I haven't even finished going through the magazine-- I literally hopped up and grabbed the supplies and camera and made a little scary eye candle.

What you need:

Black construction paper
Hole punch
Mod Podge
Paint brush
Glass candle holder
Paint marker or black paint

What you do:

1. Tear a sheet of black construction paper into about a dozen small rectangles that measure roughly 1 1/4 inch by 1/2 inch.

2. Use a hole punch to add two eyes to each piece.

3. Brush a portion of the candle holder with Mod Podge, affix paper rectangle, then paint more Mod Podge over it.

4. Add the other pieces of paper the same way, making sure the edges overlap. Set aside to dry. (Mine is sitting on a medicine cup so that the Mod Podge doesn't dry onto the counter.)

5. When the candle holder is dry, use a tiny paint brush and black paint (I just used a paint marker) to add little round pupils inside the eyes.

Monday, September 8, 2008

Sleeping Mask

I attempted to make a sleep mask. It has potential, but I'm going to have to try it again because mine somehow ended up resembling a sanitary napkin more than a sleep mask, lol. The concept is there... now I just need to iron out some kinks. Or maybe I should just use a glue gun instead of sewing it? I took from these instructions but instead of gluing, I sewed mine with the right-sides together and then turned it out the right way. This is probably where I messed up because I lost a lot of the size in the seam. I'll have to make my next one bigger.

What you need:

Paper (for template)
Fabric (one or two different patterns)
Felt or cotton batting
Elastic (whatever color and thickness you have handy)
Sewing machine

What you do:

1. Print and cut out this template.

2. Trace the template on both the fabric you are going to use for the front and for the back of your mask.

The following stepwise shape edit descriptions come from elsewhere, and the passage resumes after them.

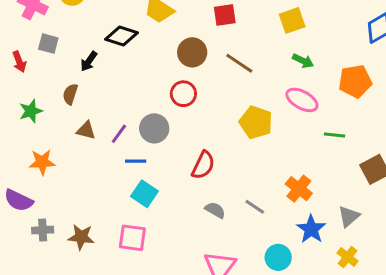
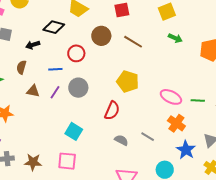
black arrow: (89, 61) -> (33, 45), turned 40
red circle: (183, 94) -> (76, 53), moved
pink ellipse: (302, 100) -> (171, 97), moved
yellow pentagon: (256, 122) -> (128, 81), moved
green line: (335, 135) -> (198, 100), moved
blue line: (136, 161) -> (55, 69), moved

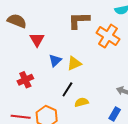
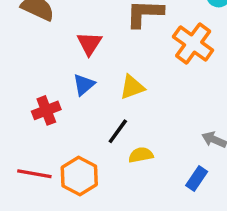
red triangle: (37, 40) -> (89, 43), moved
blue triangle: (55, 61) -> (84, 85), moved

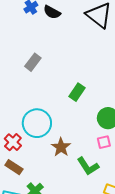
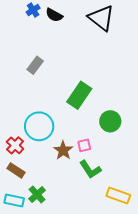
green rectangle: (77, 92) -> (79, 95), size x1.5
pink square: (104, 142) -> (84, 145), moved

3. Trace the template also on your batting or felt.

4. Cut out all three of the mask shapes you just traced.

5. Pin the three layers together, right sides of the front and back pieces together, with the batting on the back side of the front piece. (Clear as mud? See photo)

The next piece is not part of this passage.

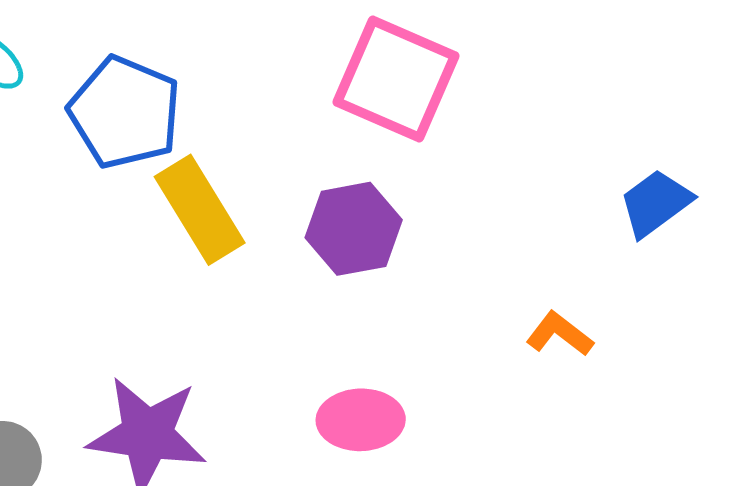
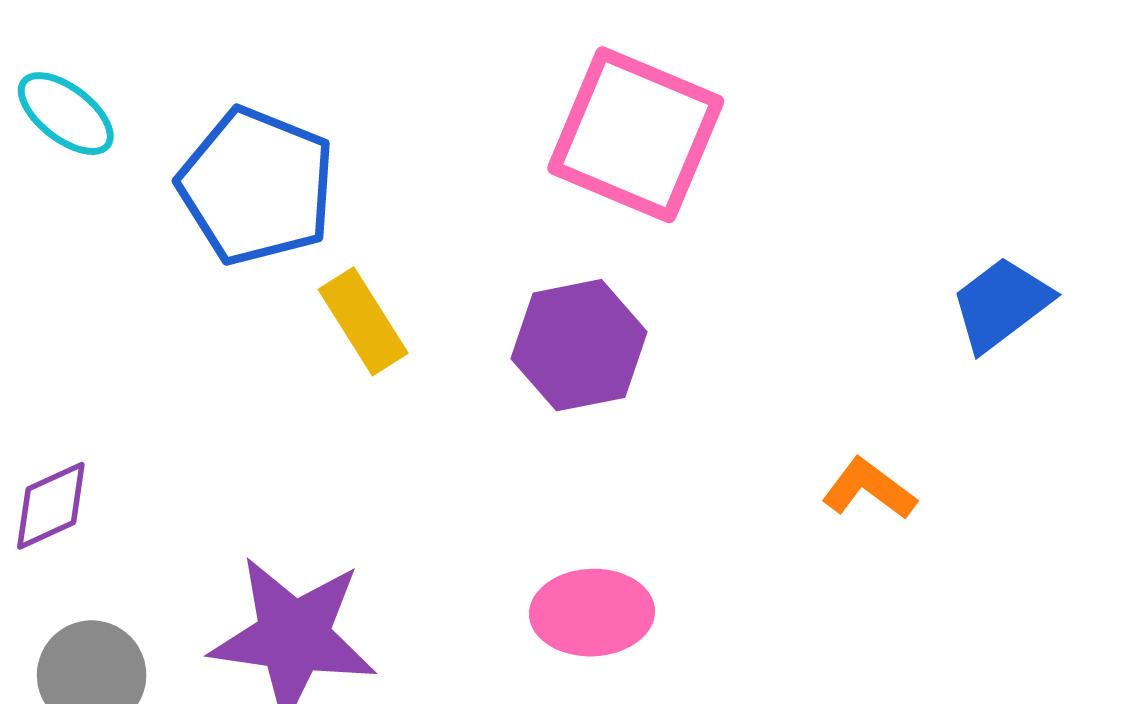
yellow rectangle: (200, 210) -> (363, 321), size x0.7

6. Mark where you want the elastic strap to connect.

7. Sew around the edge of the entire mask, leaving an opening on the sides for the elastic and an opening on top so that you can flip it the right way.

8. Turn your mask right side out.

9. Fit the elastic to your head and insert the elastic into the openings of the mask and pin opening closed. Top stitch close to the outer edge of the entire mask, also closing the top gap.

10. That's it!

Wednesday, September 3, 2008

Cowboy Caviar

My good friend Angela made this and shared it (and the recipe) with me last year. I thought I would be polite and try it, even though I'm a pretty picky eater. Had I been at a party and saw this on the table, I more than likely would have turned my nose up to it and walked on by. But being the good friend that I am, I took one for the team and gave it a try. Wow! I couldn't stop eating it!

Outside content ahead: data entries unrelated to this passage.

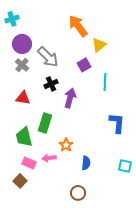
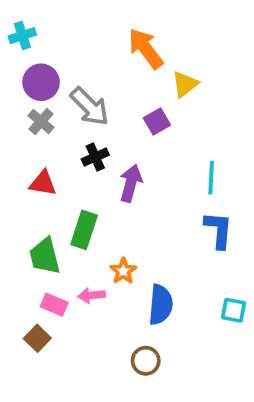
cyan line: (105, 82) -> (211, 178), moved
blue semicircle: (86, 163) -> (161, 305), size x1.5

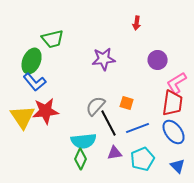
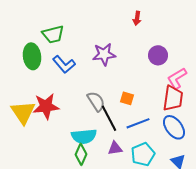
green ellipse: (32, 61) -> (32, 56), turned -30
blue L-shape: (35, 82) -> (64, 64), moved
gray semicircle: (96, 106) -> (96, 101), turned 105

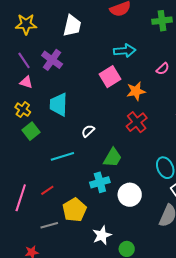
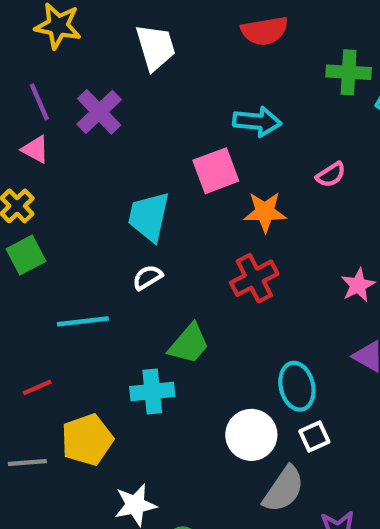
white trapezoid: (72, 26) -> (156, 47), turned -40
cyan trapezoid: (59, 105) -> (149, 217), moved
white circle: (130, 195) -> (251, 435), moved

I've made it a few times and it's been a hit every single time. It's so pretty with all of the texture and color popping all over the place! Serve them with those little Tostido Scoops that are meant for dipping and you've got yourself a perfect combonation.

1 red pepper, diced
1 green pepper, diced
1 orange pepper, diced
1 yellow pepper, diced
4 stalks of celery, diced
1 med. red onion, diced

I highly suggest The Pampered Chef chopper!

1 can shoe peg corn
1 can black eyed peas
1 can pinto beans rinsed

1/2 c cider vinegar
1 c canola oil
1/2 cup sugar

Boil vinegar and oil, then remove from heat. Add sugar, stir well and cool.

Pour marinade over diced vegetables. Marinate for at least 24 hours. Drain to serve, saving marinade to hold leftovers. Keeps for 2 weeks.

Serve with corn chips/Tostido's. The little scoop ones work beautifully for this!